Erdogan’s earlier accomplishments — such as fairly prudent economic management, pro-poor welfare policies, expanded religious liberties and subduing the intrusive military — have been undermined by two strategies he used to overcome political and institutional resistance to his policies.
He struck Faustian bargains with a series of actors, benefiting from their support before discarding and at times persecuting them. These included segments of the liberal intelligentsia, Gülenist Islamists, crony capitalists, nationalists, ultranationalists, and pro-Eurasian and pro-Russian intelligentsia and fringe parties. He employed polarizing and populist politics and a long-term policy of packing and paralyzing independent institutions that would otherwise be a check on his powers. In the end, Erdogan won power struggles, but undermined the foundations of Turkey’s hard-won democratic political institutions.

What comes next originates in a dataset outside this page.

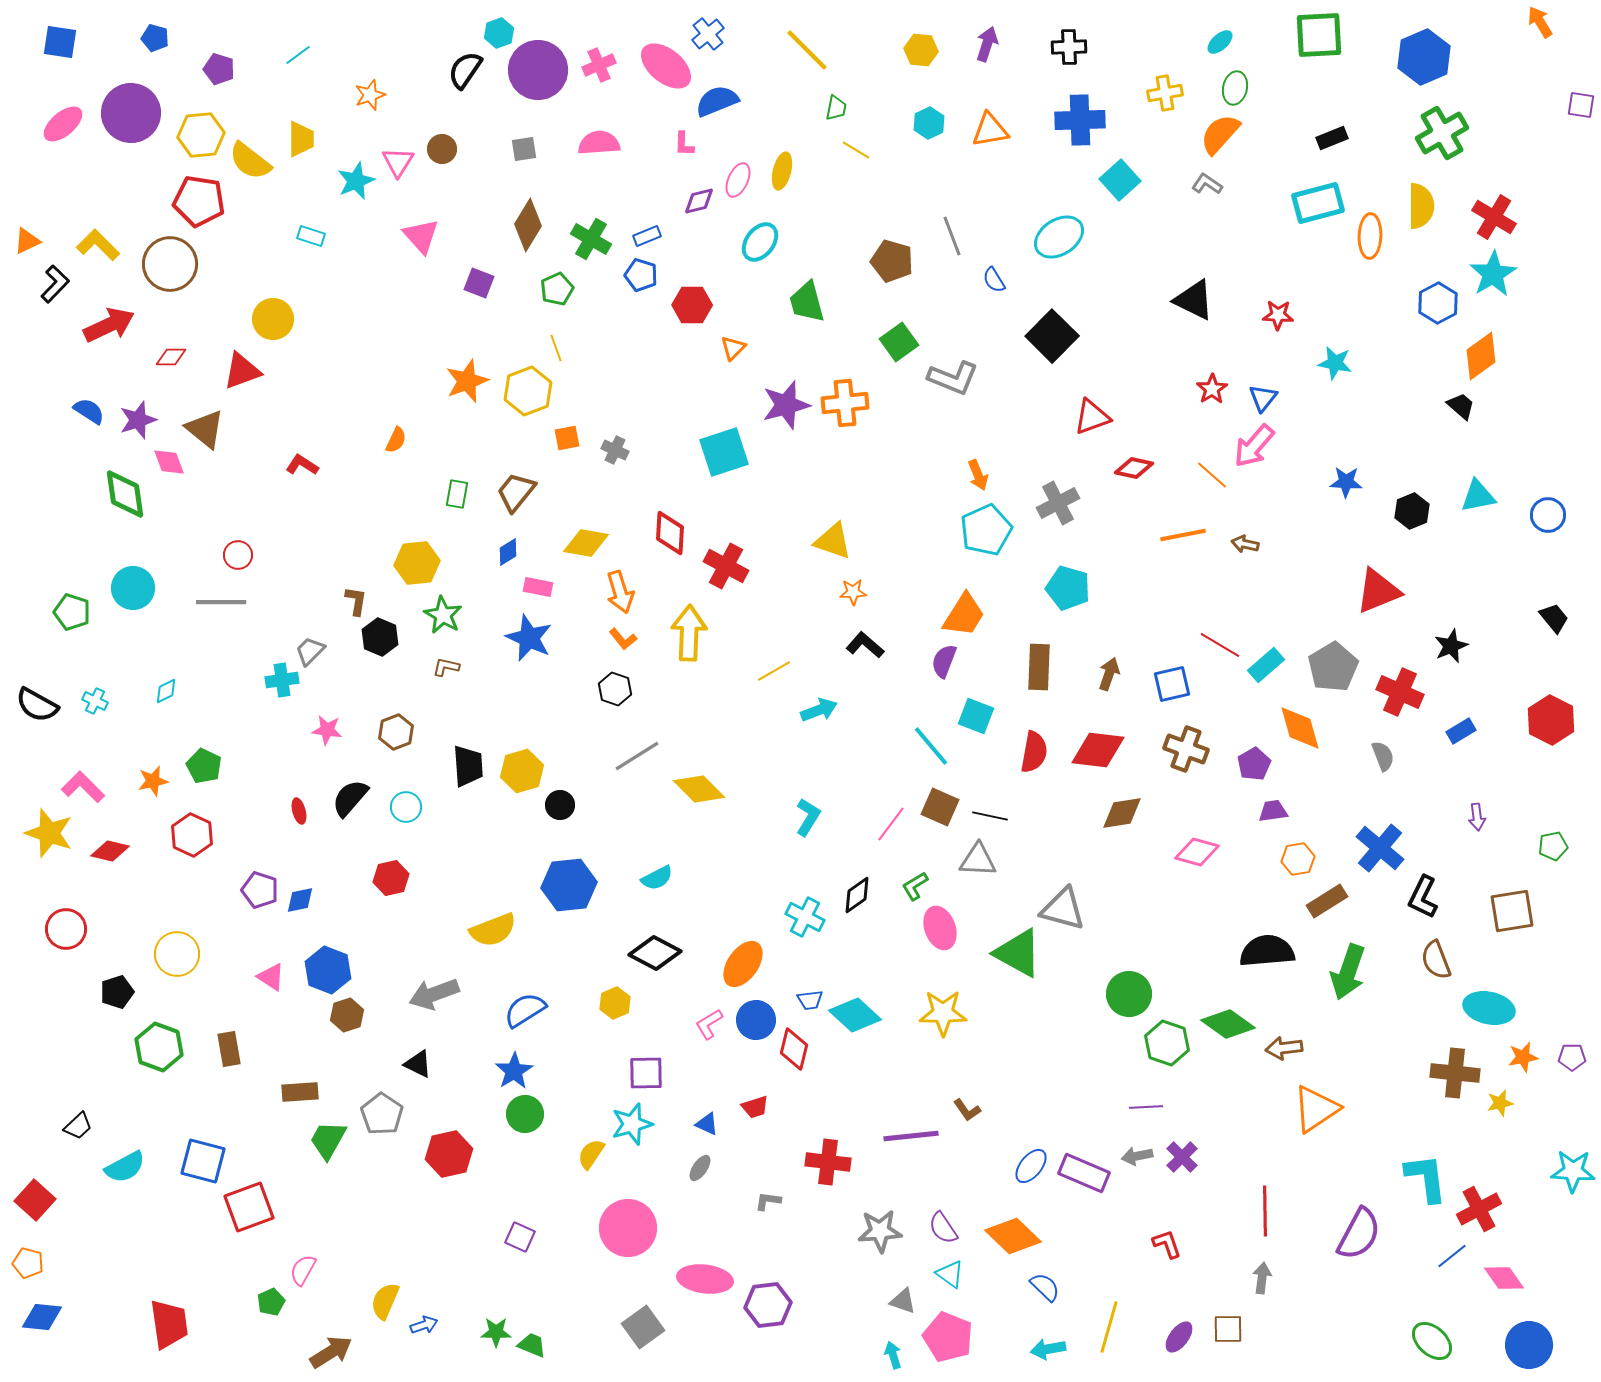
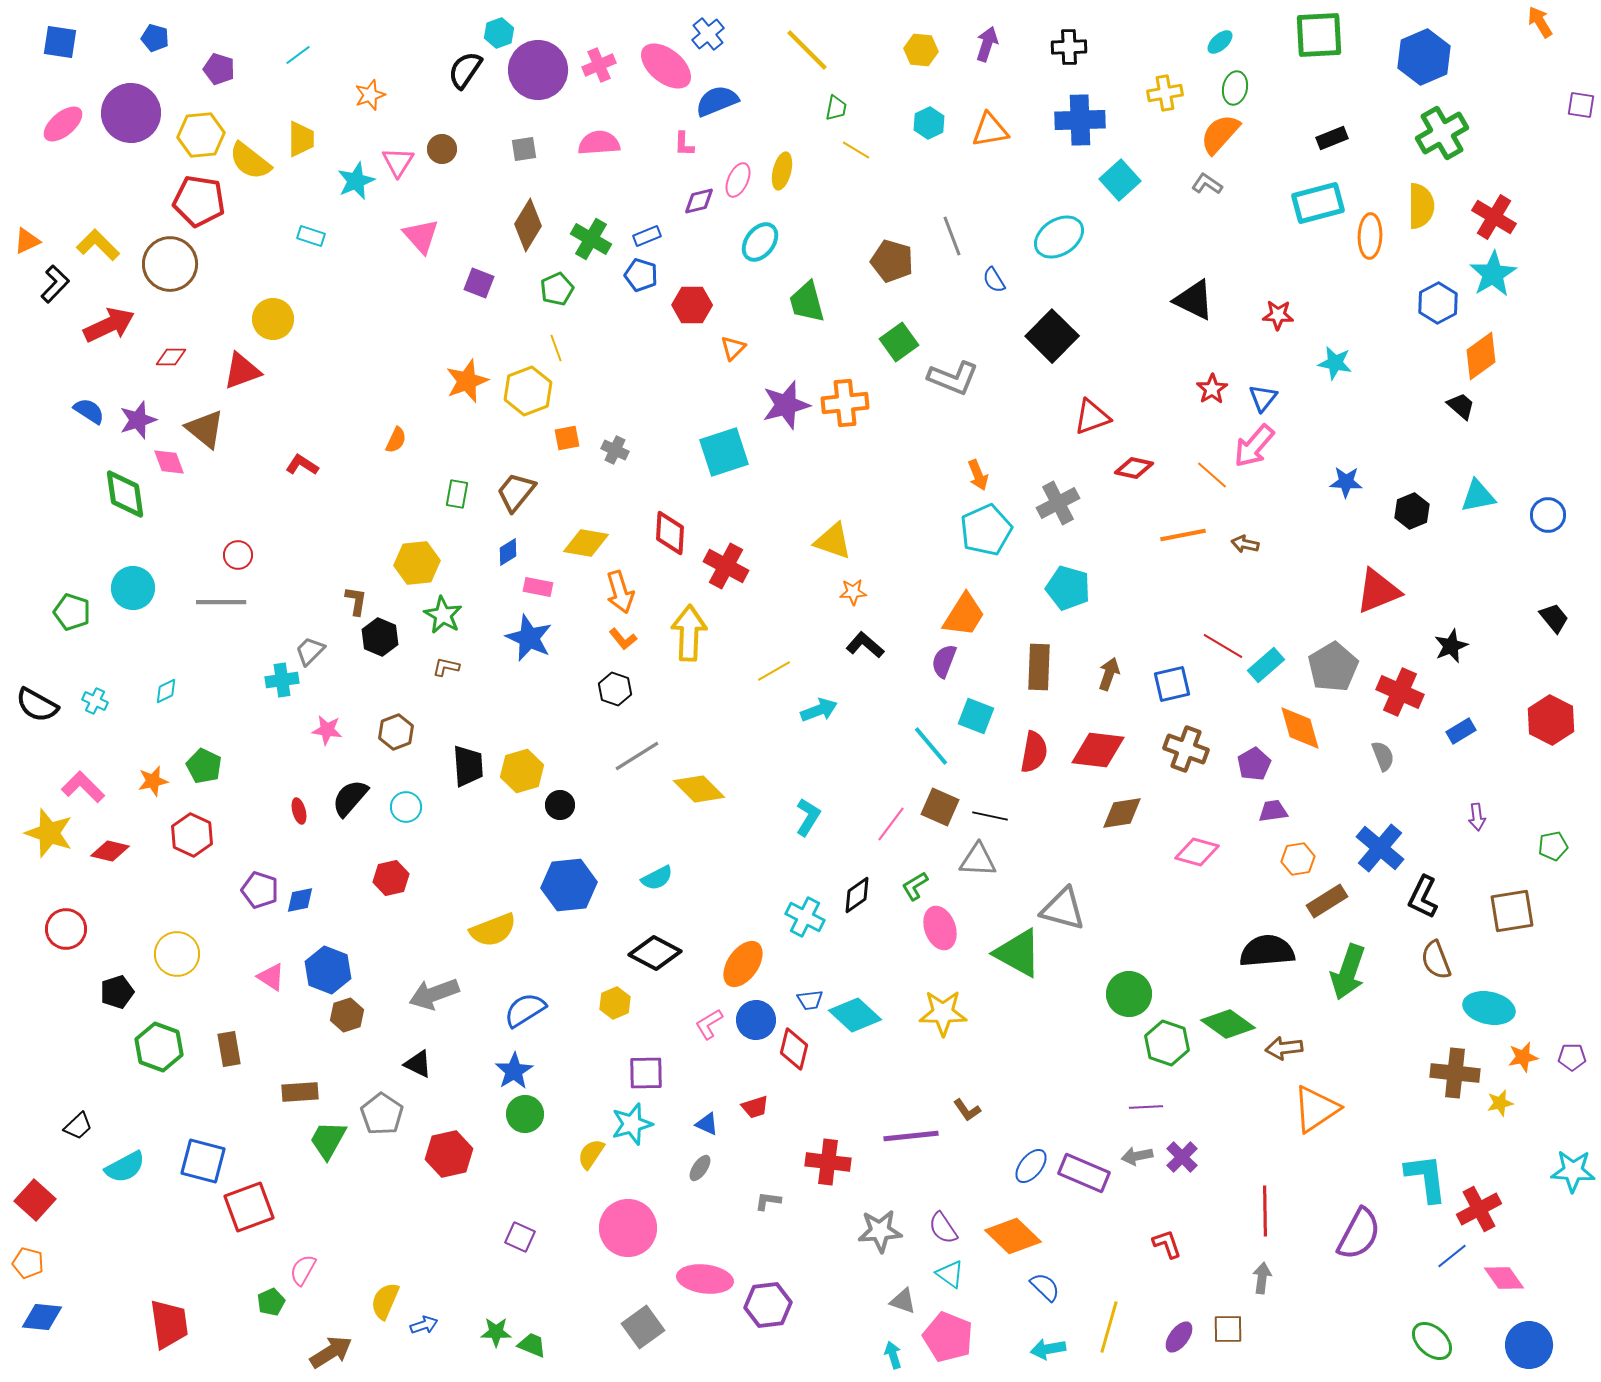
red line at (1220, 645): moved 3 px right, 1 px down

What has prevented Turkish democracy’s full collapse into competitive (or electoral) authoritarianism has been its strong legacies of multiparty democracy, civic activism, grass-roots resistance and well-rooted political parties. When democratic institutions responsible for guarding and regulating democracy are packed or hollowed out from inside, it is the democratic will and capability of organized political actors, most importantly parties, that can save and bring back democracy. Turkey’s future will depend on how its newly revitalized opposition parties use their opportunities in the short and long term in a still severely polarized country.
Murat Somer is a professor of political science and international relations at Koç University Istanbul, and a visiting scholar at Stanford University.